Durch die Schuppentür blickten sie hinaus
in das Licht über dem Tal, ein farbiger Raum.

Maleens Gesicht war weich und hell in dem hellen
Halbdunkel, ruhig zwischen den Hügeln
und mühelos schön in der Stille, die durch das

erfundene Lied noch weiter und einfach wurde.
Dann begann der Asphaltweg, dicht am Hügel gebaut.
Ein Neubau mit vereinzelten Lichtern darin war

der Anfang des Dorfes. Wir bogen am dunklen Fiat
den kurzen, steilen Weg zum Haus ein, an der Bruch
Steinmauer entlang, auf der im elektrischen Licht

die Spuren von Schnecken glänzten, winzige Labyrinthe.
Nach einem längeren Gehen, in der Stille, wird der Körper
ein großer Raum, hell, der ins Haus tritt. Wie einfach

das erste Zimmer ist, wie genau die Dinge darin,
zum Gebrauchen, ohne Hast. Jetzt, da die Dunkelheit
dichter geworden war, wurde der Ort lebhaft. Wir

gingen den Trampelpfad runter, die Läden waren
geöffnet. Unter einem Auto lag
Stalin, kurzsichtig, und grinste. Er kannte den Trick,

ein Streichholz zwischen den Fingerspitzen zum
Aufflammen zu bringen. Die Männer standen zusammen
und redeten Buena Sera, als wir hinabgingen zum

Restaurant in der Nähe des Kinos, das die ganze
Woche dunkel und abseits bleibt, um dann, am Samstag
und Sonntag zu zeigen, was sie in Rom farbig ficken.

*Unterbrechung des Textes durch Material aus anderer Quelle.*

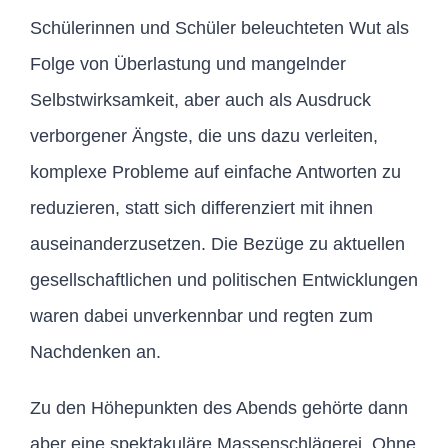
Schülerinnen und Schüler beleuchteten Wut als
Folge von Überlastung und mangelnder
Selbstwirksamkeit, aber auch als Ausdruck
verborgener Ängste, die uns dazu verleiten,
komplexe Probleme auf einfache Antworten zu
reduzieren, statt sich differenziert mit ihnen
auseinanderzusetzen. Die Bezüge zu aktuellen
gesellschaftlichen und politischen Entwicklungen
waren dabei unverkennbar und regten zum
Nachdenken an.
Zu den Höhepunkten des Abends gehörte dann
aber eine spektakuläre Massenschlägerei. Ohne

Was ich meine, ist, daß schwierig ist zu
beschreiben, wie gut Cannelonis schmecken, die heiß,
leise zischend, auf heißen Tellern nach einiger

Zeit Wartens in den großen, kalten Saal gebracht werden,
wo die Spiegel abgeblättert sind und der Gasofen nicht
sehr wärmt, und es ist gut, sich gut zu fühlen,

In questa Solitudine,
Ludwig Tieck, Anfang März, in Olevano.